A new study from Duke University cautions that applying AI in the workplace—such as Chatgpt, Claude, or Gemini—can quietly harm your reputation. Even if AI increases productivity, colleagues and managers tend to view users as lazy, less competent, and less self-sufficient.
Released in the Proceedings of the National Academy of Sciences (PNAS), the Jessica Reif, Richard Larrick, and Jack Soll study involved more than 4,400 respondents. It reported a definite “social evaluation penalty” associated with AI use.
“Even if AI can be used to make people more productive, its usage has social costs,” the researchers stated.
Read more: Chatgpt Went Down – The Internet Freaked Out
In one experiment, individuals who fantasised about using AI thought others would criticise them more. In another, assessors rated AI users as less employable and more dispensable—particularly when the assessor did not use AI. This bias manifests in every age, function, and gender.

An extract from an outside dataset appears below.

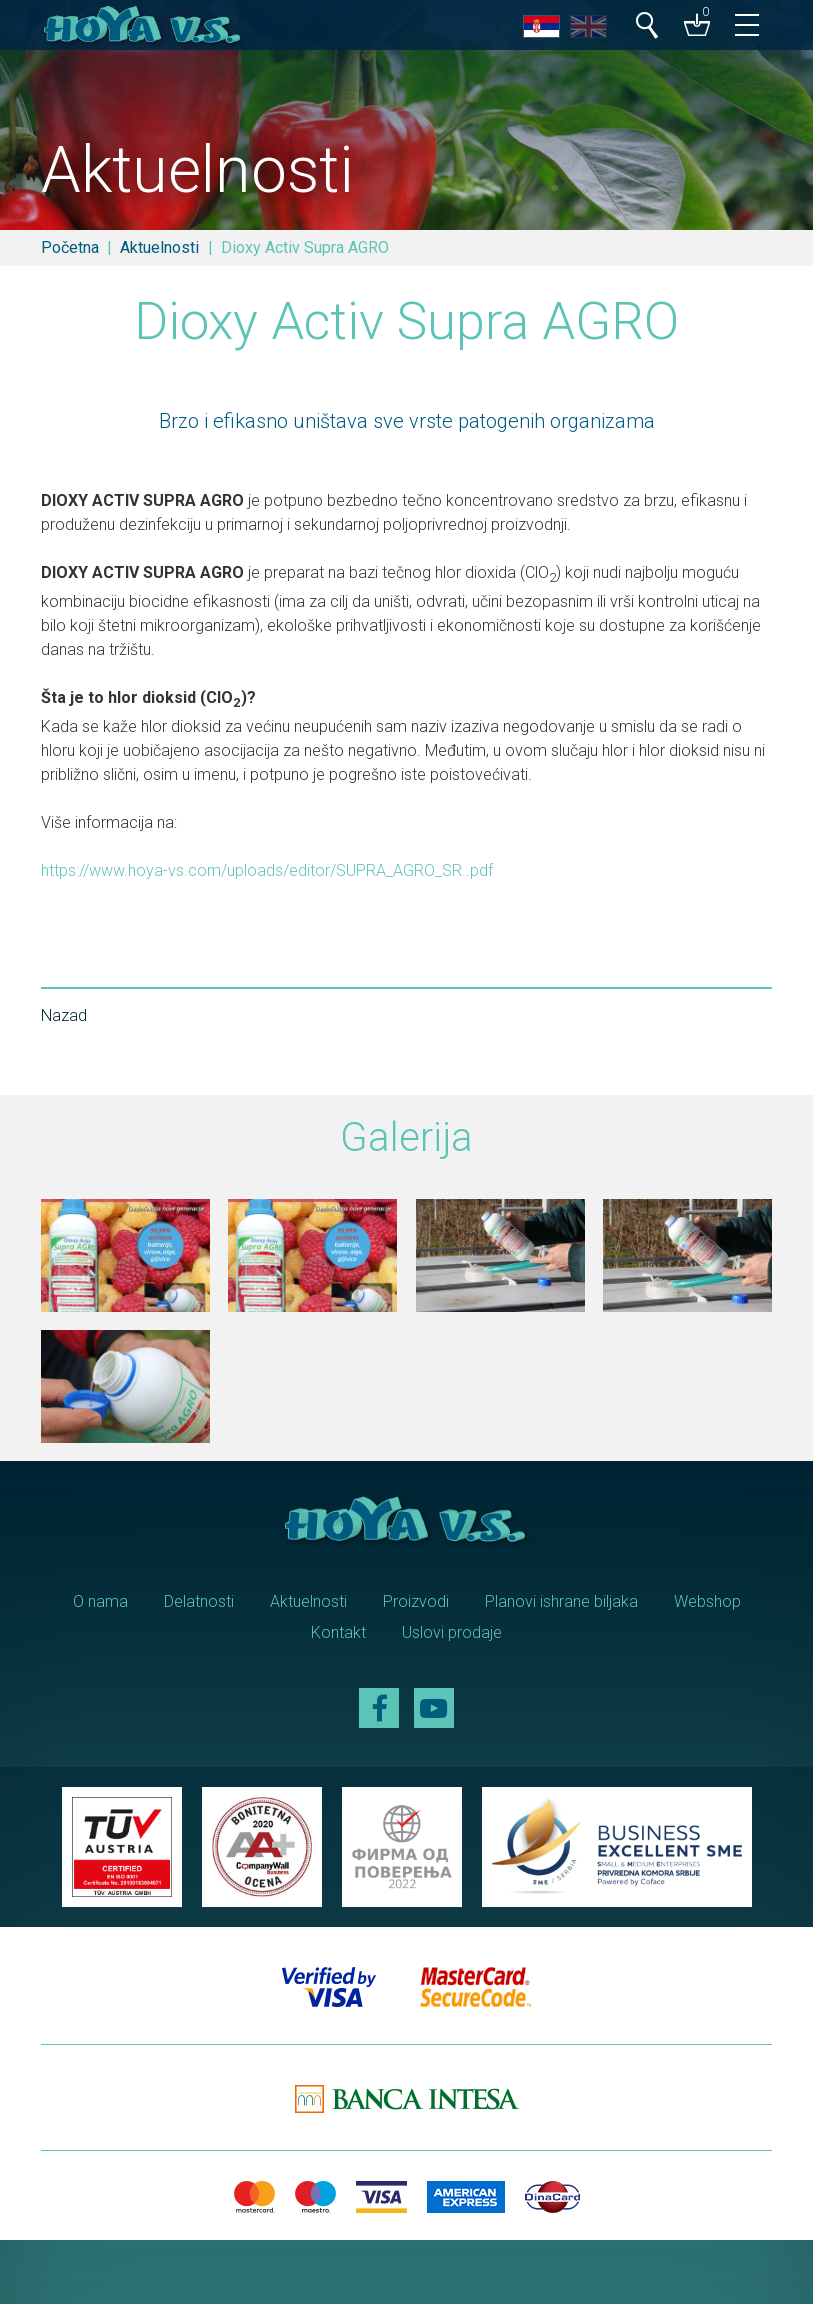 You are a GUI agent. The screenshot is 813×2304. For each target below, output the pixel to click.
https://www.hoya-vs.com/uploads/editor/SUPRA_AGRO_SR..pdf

Managers who were not AI-savvy were less likely to hire applicants who used AI. But if a profession specially needed AI, the adverse effect dissipated—asserting that context is everything.
Surprisingly, heavy users of AI were less critical of others, implying that familiarity breeds contempt. Nonetheless, most workers keep their AI use a secret and have earned the label “secret cyborgs,” a nickname coined by Wharton professor Ethan Mollick.
The research reveals a difficult trade-off: AI makes you do your job better, but may lead others to view you worse.